The South Bank Visitor Information & Booking Centre’s opening hours are:
- Open Monday to Sunday from 9am to 5pm;
- Closed on Christmas Day and Good Friday;
- Open from 1pm on Anzac Day; and
- Open from 10am on public holidays.
You can call on 07 3156 6366 or email at [email protected]
ACCESSIBLE ACCOMMODATION SOUTH BANK
While in Brisbane I stayed at Rydges South Bank which offers guests accessible accommodation in an ideal location to enjoy all of the attractions above.
You can read about Rydges’ accessible accommodation and facilities here.
If you have a car, take a 15 minute drive from the city to Mt Coot-tha Lookout. We only had time to take in the stunning views of Brisbane and surrounds from the lookout but Mt Coot-tha Forest is made up of 1500 hectares of open eucalypt forest.
The lookout has a café, restaurant and gift store.

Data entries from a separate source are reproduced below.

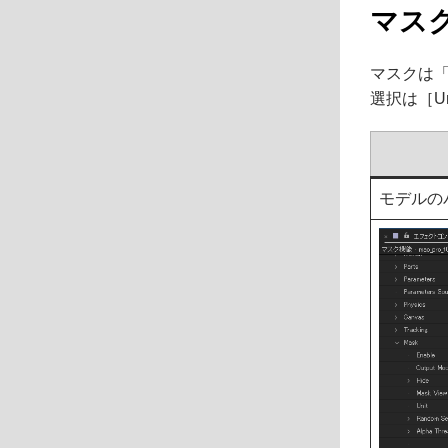
マス
マスクは
選択は［U
モデルの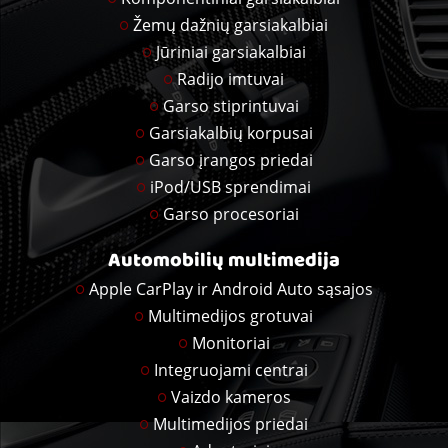
Žemų dažnių garsiakalbiai
Jūriniai garsiakalbiai
Radijo imtuvai
Garso stiprintuvai
Garsiakalbių korpusai
Garso įrangos priedai
iPod/USB sprendimai
Garso procesoriai
Automobilių multimedija
Apple CarPlay ir Android Auto sąsajos
Multimedijos grotuvai
Monitoriai
Integruojami centrai
Vaizdo kameros
Multimedijos priedai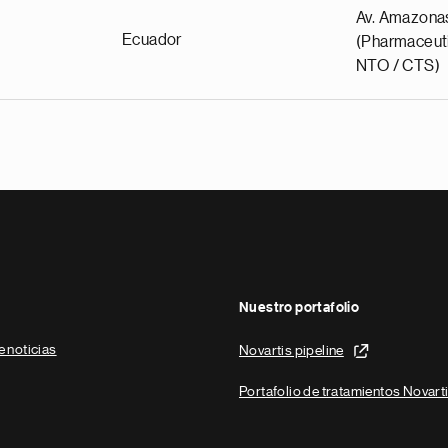
Av. Amazona
Ecuador
(Pharmaceuti
NTO / CTS)
Nuestro portafolio
e noticias
Novartis pipeline
Portafolio de tratamientos Novart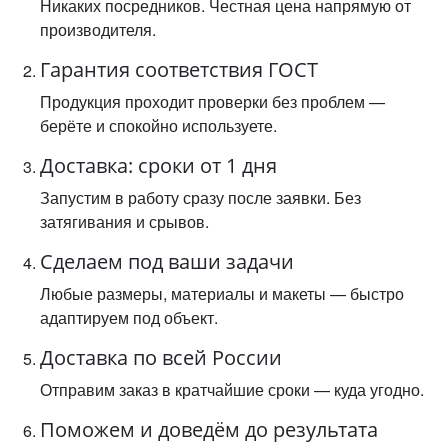
Никаких посредников. Честная цена напрямую от
производителя.
Гарантия соответствия ГОСТ
Продукция проходит проверки без проблем —
берёте и спокойно используете.
Доставка: сроки от 1 дня
Запустим в работу сразу после заявки. Без
затягивания и срывов.
Сделаем под ваши задачи
Любые размеры, материалы и макеты — быстро
адаптируем под объект.
Доставка по всей России
Отправим заказ в кратчайшие сроки — куда угодно.
Поможем и доведём до результата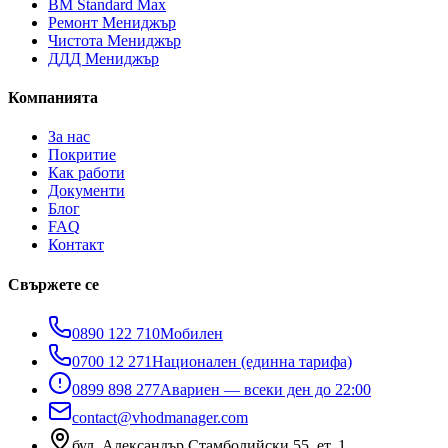
ВМ Standard Max
Ремонт Мениджър
Чистота Мениджър
ДДД Мениджър
Компанията
За нас
Покритие
Как работи
Документи
Блог
FAQ
Контакт
Свържете се
0890 122 710
Мобилен
0700 12 271
Национален (единна тарифа)
0899 898 277
Авариен — всеки ден до 22:00
contact@vhodmanager.com
бул. Александър Стамболийски 55, ет. 1
,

We enjoyed the peace and quiet while tucking into a light meal for lunch at Kuta Cafe.
Accessible parking, ramp access and an accessible bathroom are available.
You can read more about Mt Coot-tha Lookout and Forest here.
I was a guest of #Visitsouthbank for my stay but as always my opinions are my own. I’m happy to be able to share so many accessible attractions.